Checkout the SIMR repository from https://github.com/databricks/simr.git
Copy the Spark jumbo jar into the SIMR lib/ directory.
Important: Ensure the Spark jumbo jar is named spark-assembly.jar when placed in the lib/ directory, otherwise it will be included in the SIMR jumbo jar.
Run sbt/sbt assembly in the root of the SIMR directory. This will build the SIMR jumbo jar which will be output as target/scala*/simr.jar.
Copy target/scala*/simr.jar to the same directory as the runtime script simr and follow the instructions above to execute SIMR.

How it works under the hood

SIMR launches a Hadoop MapReduce job that only contains mappers. It ensures that a jumbo jar (simr.jar), containing Scala and Spark, gets uploaded to the machines of the mappers. It also ensures that the job jar you specified gets shipped to those nodes.
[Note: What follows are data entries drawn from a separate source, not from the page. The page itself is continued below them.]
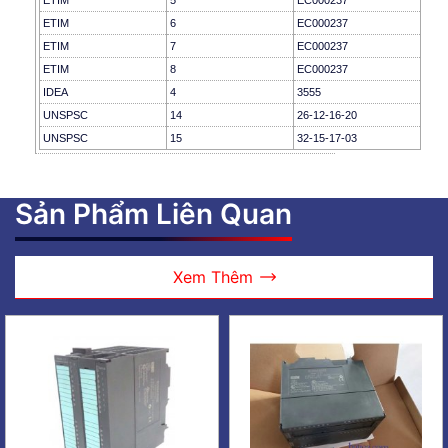
ETIM
5
EC000237
ETIM
6
EC000237
ETIM
7
EC000237
ETIM
8
EC000237
IDEA
4
3555
UNSPSC
14
26-12-16-20
UNSPSC
15
32-15-17-03
Sản Phẩm Liên Quan
Xem Thêm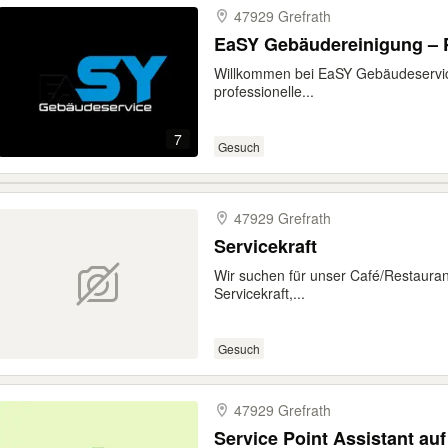
47929 Grefrath
EaSY Gebäudereinigung – P
Willkommen bei EaSY Gebäudeservice
professionelle...
7
Gesuch
47929 Grefrath
Servicekraft
Wir suchen für unser Café/Restauran
Servicekraft,...
Gesuch
47929 Grefrath
Service Point Assistant auf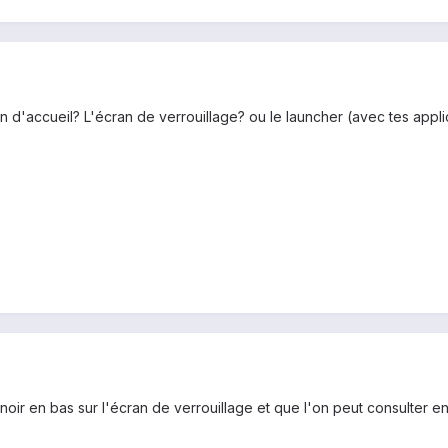
 d'accueil? L'écran de verrouillage? ou le launcher (avec tes appli
noir en bas sur l'écran de verrouillage et que l'on peut consulter en 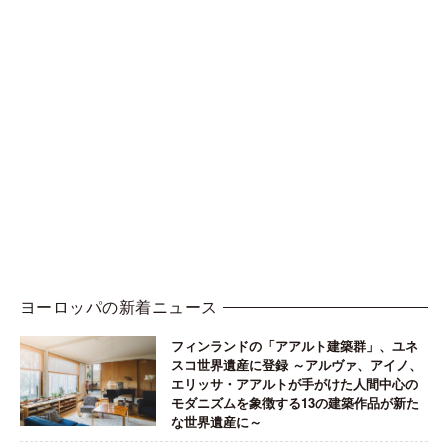
ヨーロッパの新着ニュース
フィンランドの「アアルト建築群」、ユネ
スコ世界遺産に登録 ～アルヴァ、アイノ、
エリッサ・アアルトが手がけた人間中心の
モダニズムを象徴する13の建築作品が新た
な世界遺産に～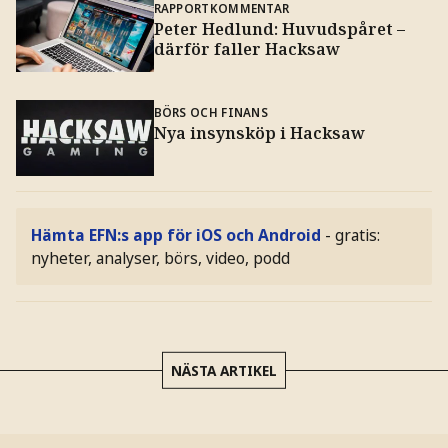
RAPPORTKOMMENTAR
Peter Hedlund: Huvudspåret –
därför faller Hacksaw
BÖRS OCH FINANS
Nya insynsköp i Hacksaw
Hämta EFN:s app för iOS och Android
- gratis:
nyheter, analyser, börs, video, podd
NÄSTA ARTIKEL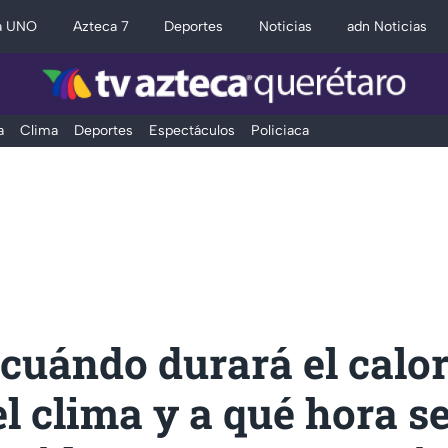
a UNO
Azteca 7
Deportes
Noticias
adn Noticias
a
Clima
Deportes
Espectáculos
Policiaca
cuándo durará el calo
l clima y a qué hora s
Once the mappers are all running with the right dependencies in place, SIMR uses HDFS to do leader election to elect one of the mappers as the Spark driver. SIMR then executes your job driver, which uses a new SIMR scheduler backend that generates and accepts driver URLs of the form simr://path. SIMR thereafter communicates the new driver URL to all the mappers, which then start Spark executors. The executors connect back to the driver, which executes your program.

All output to stdout and stderr is redirected to the specified HDFS directory. Once your job is done, the SIMR backend scheduler has additional functionality to shut down all the executors (hence the new required call to stop()).

About

SIMR was jointly developed by databricks and UC Berkeley AMPLab under the Apache license.